Problem statement -> Everything from the line containing "Segment: <item>aorta</item>. Return" through the final line below must be output exactly, both ends included, with nothing else and no pictures.

Material provided ->
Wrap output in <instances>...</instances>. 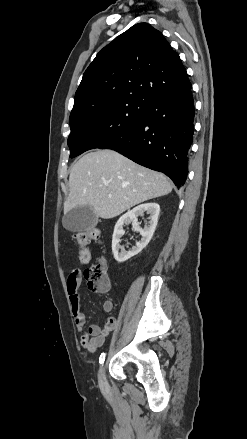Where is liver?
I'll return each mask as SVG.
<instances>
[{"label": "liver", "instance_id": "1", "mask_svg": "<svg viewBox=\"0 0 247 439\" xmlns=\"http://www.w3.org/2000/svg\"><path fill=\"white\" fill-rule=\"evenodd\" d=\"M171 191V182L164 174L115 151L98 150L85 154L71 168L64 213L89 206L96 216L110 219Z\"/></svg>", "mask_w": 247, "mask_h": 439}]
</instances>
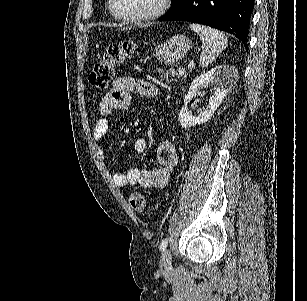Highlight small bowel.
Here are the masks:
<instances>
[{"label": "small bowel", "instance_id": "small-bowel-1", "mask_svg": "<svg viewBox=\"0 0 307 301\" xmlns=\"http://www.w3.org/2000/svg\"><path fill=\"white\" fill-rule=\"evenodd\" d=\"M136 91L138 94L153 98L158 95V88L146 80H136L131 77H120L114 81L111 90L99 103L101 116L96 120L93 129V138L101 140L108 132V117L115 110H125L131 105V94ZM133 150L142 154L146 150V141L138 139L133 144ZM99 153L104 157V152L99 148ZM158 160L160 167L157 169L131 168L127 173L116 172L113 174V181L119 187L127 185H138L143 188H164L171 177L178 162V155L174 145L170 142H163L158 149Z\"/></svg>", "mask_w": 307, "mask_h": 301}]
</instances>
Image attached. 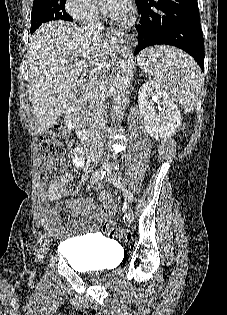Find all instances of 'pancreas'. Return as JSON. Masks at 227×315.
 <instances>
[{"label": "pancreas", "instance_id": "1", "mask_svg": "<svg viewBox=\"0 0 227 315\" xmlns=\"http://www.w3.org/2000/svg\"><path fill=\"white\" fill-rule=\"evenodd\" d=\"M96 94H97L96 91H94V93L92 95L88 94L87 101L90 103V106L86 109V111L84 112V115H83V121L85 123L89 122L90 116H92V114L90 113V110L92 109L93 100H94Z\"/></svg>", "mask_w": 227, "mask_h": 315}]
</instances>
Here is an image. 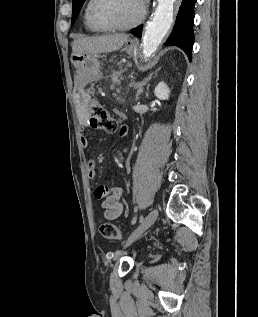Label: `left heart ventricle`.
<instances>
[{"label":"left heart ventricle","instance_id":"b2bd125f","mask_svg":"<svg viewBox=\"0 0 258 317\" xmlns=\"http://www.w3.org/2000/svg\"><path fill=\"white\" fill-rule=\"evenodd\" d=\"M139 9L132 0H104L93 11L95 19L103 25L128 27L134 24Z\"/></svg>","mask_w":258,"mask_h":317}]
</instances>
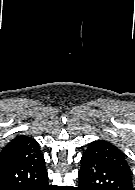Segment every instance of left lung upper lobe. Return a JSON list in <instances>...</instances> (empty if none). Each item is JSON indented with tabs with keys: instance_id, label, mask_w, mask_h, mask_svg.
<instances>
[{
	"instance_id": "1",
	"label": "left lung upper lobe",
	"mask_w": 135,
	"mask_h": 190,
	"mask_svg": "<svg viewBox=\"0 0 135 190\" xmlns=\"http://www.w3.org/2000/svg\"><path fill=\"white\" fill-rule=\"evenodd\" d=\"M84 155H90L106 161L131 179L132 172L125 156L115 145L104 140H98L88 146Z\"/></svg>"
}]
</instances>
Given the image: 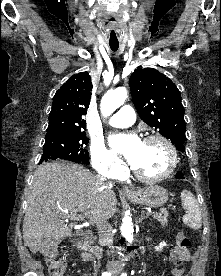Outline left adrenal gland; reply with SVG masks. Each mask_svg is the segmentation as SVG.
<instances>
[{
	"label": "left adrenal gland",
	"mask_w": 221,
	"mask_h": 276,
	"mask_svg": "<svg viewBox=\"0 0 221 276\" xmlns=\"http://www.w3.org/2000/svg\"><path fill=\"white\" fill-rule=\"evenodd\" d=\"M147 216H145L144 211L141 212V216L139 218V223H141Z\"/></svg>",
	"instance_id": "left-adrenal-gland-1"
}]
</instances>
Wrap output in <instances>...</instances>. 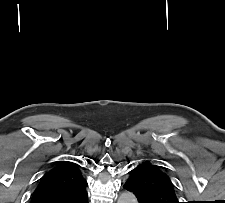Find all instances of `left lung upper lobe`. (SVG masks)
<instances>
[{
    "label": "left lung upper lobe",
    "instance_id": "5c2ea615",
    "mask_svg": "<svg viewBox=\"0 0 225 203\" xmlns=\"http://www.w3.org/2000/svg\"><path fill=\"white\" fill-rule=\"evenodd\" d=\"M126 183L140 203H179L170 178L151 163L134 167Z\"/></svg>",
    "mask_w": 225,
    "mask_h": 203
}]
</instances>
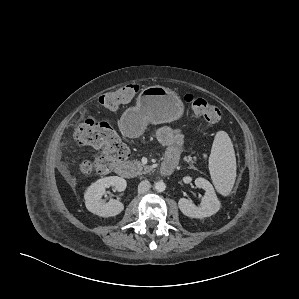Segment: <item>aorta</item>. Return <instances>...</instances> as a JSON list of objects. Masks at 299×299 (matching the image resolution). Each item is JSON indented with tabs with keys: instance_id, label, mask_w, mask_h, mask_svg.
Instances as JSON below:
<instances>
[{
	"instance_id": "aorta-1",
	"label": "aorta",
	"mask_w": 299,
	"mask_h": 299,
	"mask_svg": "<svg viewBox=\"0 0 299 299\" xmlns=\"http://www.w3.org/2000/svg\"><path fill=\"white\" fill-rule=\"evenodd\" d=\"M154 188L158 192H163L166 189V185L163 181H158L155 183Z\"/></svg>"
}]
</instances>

Task output ->
Segment: <item>aorta</item>. Return <instances>...</instances> as a JSON list of objects. Masks at 299×299 (matching the image resolution). Each item is JSON indented with tabs with keys: instance_id, label, mask_w, mask_h, mask_svg.
Instances as JSON below:
<instances>
[{
	"instance_id": "aorta-1",
	"label": "aorta",
	"mask_w": 299,
	"mask_h": 299,
	"mask_svg": "<svg viewBox=\"0 0 299 299\" xmlns=\"http://www.w3.org/2000/svg\"><path fill=\"white\" fill-rule=\"evenodd\" d=\"M154 188L158 192H163L166 189V185L163 181H158L155 183Z\"/></svg>"
}]
</instances>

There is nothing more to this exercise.